Personal information
- Full name: Aramis Nabil Kouzine
- Date of birth: October 3, 1998 (age 26)
- Place of birth: Markham, Ontario, Canada
- Height: 1.89 m (6 ft 2 in)
- Position(s): Forward

Team information
- Current team: AB Argir

College career
- Years: Team / Apps / (Gls)
- 2016–2017: Penn Quakers / 12 / (1)

Senior career*
- Years: Team / Apps / (Gls)
- 2017–2019: Obolon-Brovar Kyiv / 26 / (4)
- 2019: Dnipro-1 / 0 / (0)
- 2020: AaB / 0 / (0)
- 2021: Shakhter Karagandy / 1 / (0)
- 2022: Hobro / 0 / (0)
- 2022: Thisted / 8 / (1)
- 2023: AB Argir / 0 / (0)
- 2024: Vianense / 3 / (0)

= Aramis Kouzine =

Canadian soccer player

Aramis Nabil Kouzine (Араміс Набіл Кузін; born 3 October 1998) is a Canadian professional soccer player who plays for Faroe Islands Premier League club AB Argir.

==Club career==
===FC Obolon-Brovar===
Kouzine signed a contract with FC Obolon-Brovar in 2017 after a successful trial.

===FC Dnipro-1===
In 2019, Kouzine joined FC Dnipro-1 on a free transfer, signing a one-year contract.

===Aalborg BK===
In 2020, Kouzine joined AaB, signing a short-term contract after a successful trial.
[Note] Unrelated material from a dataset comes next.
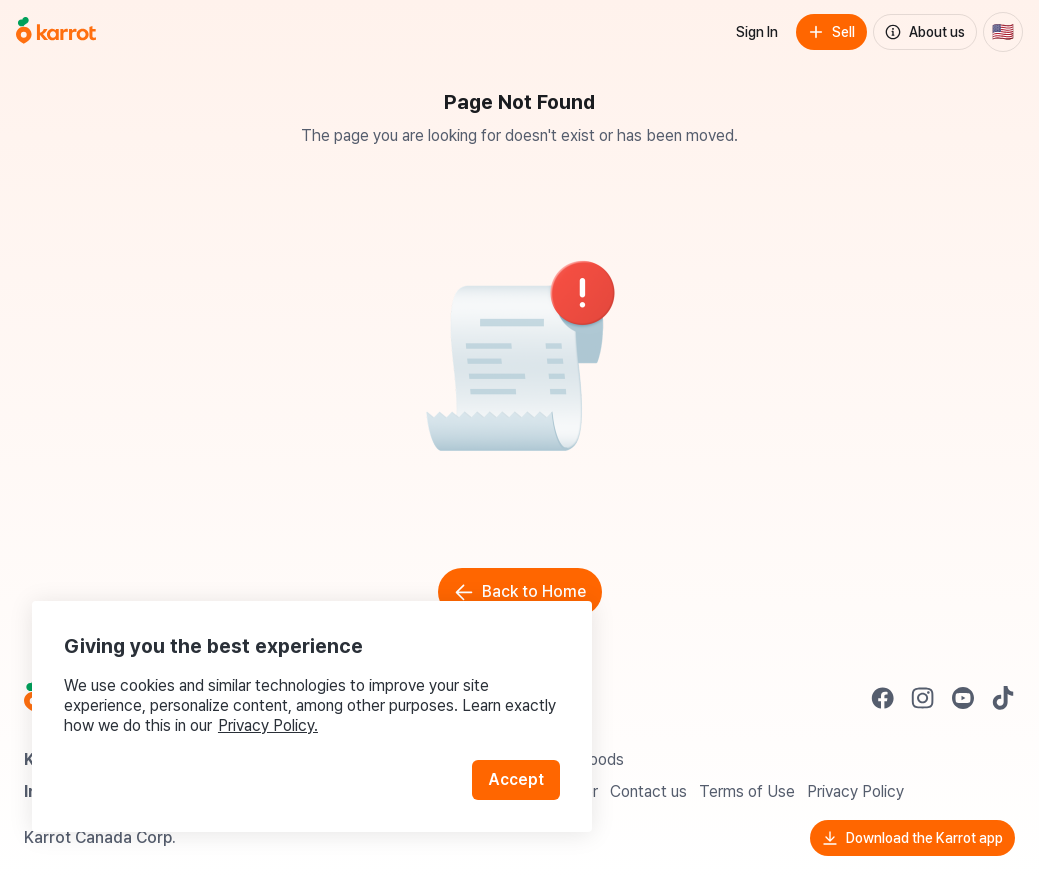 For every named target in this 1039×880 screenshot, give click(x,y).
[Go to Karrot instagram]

On 28 May 2020 AaB confirmed, that Kouzine would leave the club at the end of his contract.

===Later career===
After a spell at Kazakhstani club Shakhter Karagandy, Kouzine returned to Denmark on 1 April 2022, after signing a deal for the rest of the season with Danish 1st Division club Hobro IK. He left Hobro at the end of the season, prior to joining Danish 2nd Division side Thisted FC on 12 July 2022. On 9 January 2022, Thisted's sporting director confirmed that Kouzine had moved to Faroe Islands Premier League club AB Argir.

==International career==
Kouzine was named to the Canadian U-23 provisional roster for the 2020 CONCACAF Men's Olympic Qualifying Championship on February 26, 2020.